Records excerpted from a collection
────

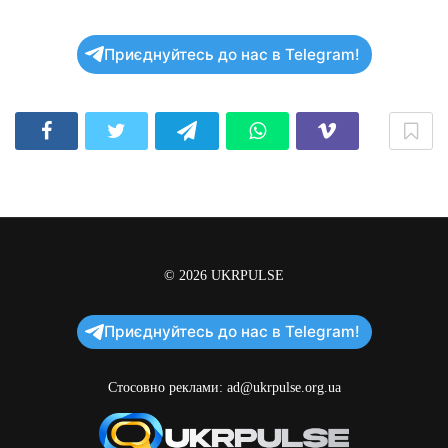
Приєднуйтесь до нас в Telegram!
© 2026
UKRPULSE
Приєднуйтесь до нас в Telegram!
Стосовно реклами:
ad@ukrpulse.org.ua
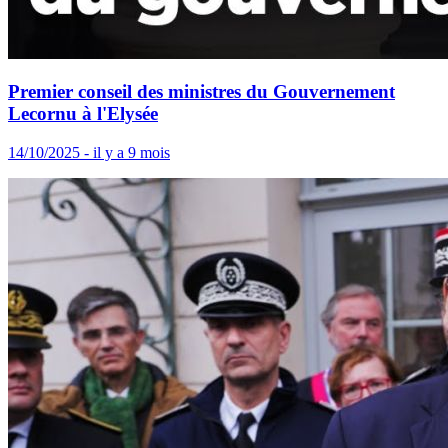
Premier conseil des ministres du Gouvernement
Lecornu à l'Elysée
14/10/2025 - il y a 9 mois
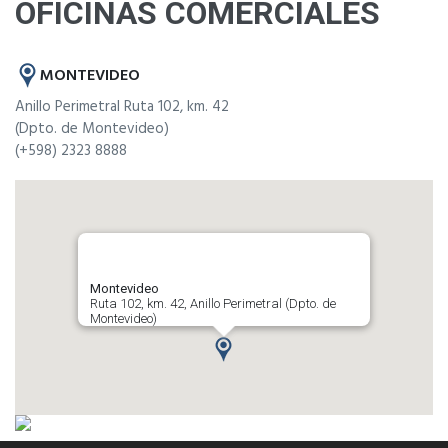
OFICINAS COMERCIALES
MONTEVIDEO
Anillo Perimetral Ruta 102, km. 42
(Dpto. de Montevideo)
(+598) 2323 8888
Montevideo
Ruta 102, km. 42, Anillo Perimetral (Dpto. de
Montevideo)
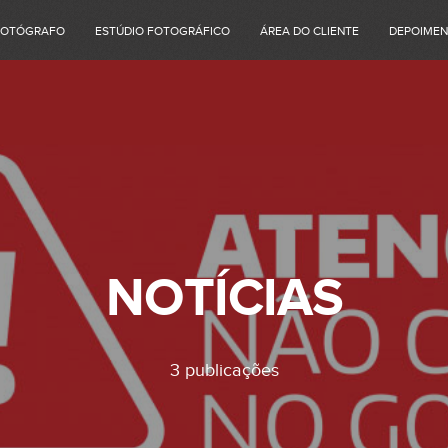
FOTÓGRAFO
ESTÚDIO FOTOGRÁFICO
ÁREA DO CLIENTE
DEPOIME
NOTÍCIAS
3 publicações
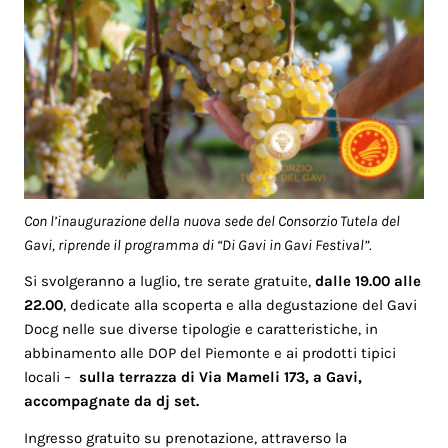
Con l’inaugurazione della nuova sede del Consorzio Tutela del
Gavi, riprende il programma di “Di Gavi in Gavi Festival”.
Si svolgeranno a luglio, tre serate gratuite,
dalle 19.00 alle
22.00
, dedicate alla scoperta e alla degustazione del Gavi
Docg nelle sue diverse tipologie e caratteristiche, in
abbinamento alle DOP del Piemonte e ai prodotti tipici
locali –
sulla terrazza di Via Mameli 173, a Gavi,
accompagnate da dj set.
Ingresso gratuito su prenotazione, attraverso la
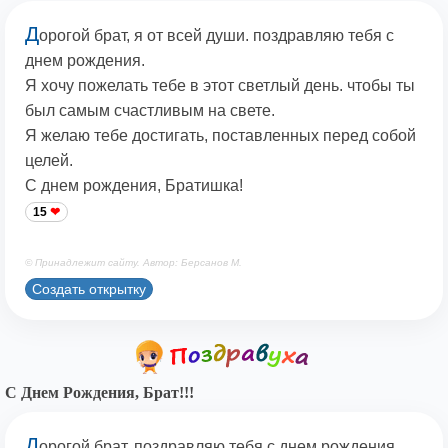
Д
орогой брат, я от всей души. поздравляю тебя с
днем рождения.
Я хочу пожелать тебе в этот светлый день. чтобы ты
был самым счастливым на свете.
Я желаю тебе достигать, поставленных перед собой
целей.
С днем рождения, Братишка!
15
© Принадлежит сайту. Автор: Берсанов М.
Создать открытку
С Днем Рождения, Брат!!!
Д
орогой брат, поздравляю тебя с днем рождения.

────

Exercise: Repeat only the stretch of data above that runs from the line with "(Dpto. de Montevideo)" to the line with "Gavi, riprende il". Keep both end lines; exclude pictures.

Task answer:
(Dpto. de Montevideo)
(+598) 2323 8888
Montevideo
Ruta 102, km. 42, Anillo Perimetral (Dpto. de
Montevideo)
FOTÓGRAFO
ESTÚDIO FOTOGRÁFICO
ÁREA DO CLIENTE
DEPOIME
NOTÍCIAS
3 publicações
Con l’inaugurazione della nuova sede del Consorzio Tutela del
Gavi, riprende il programma di “Di Gavi in Gavi Festival”.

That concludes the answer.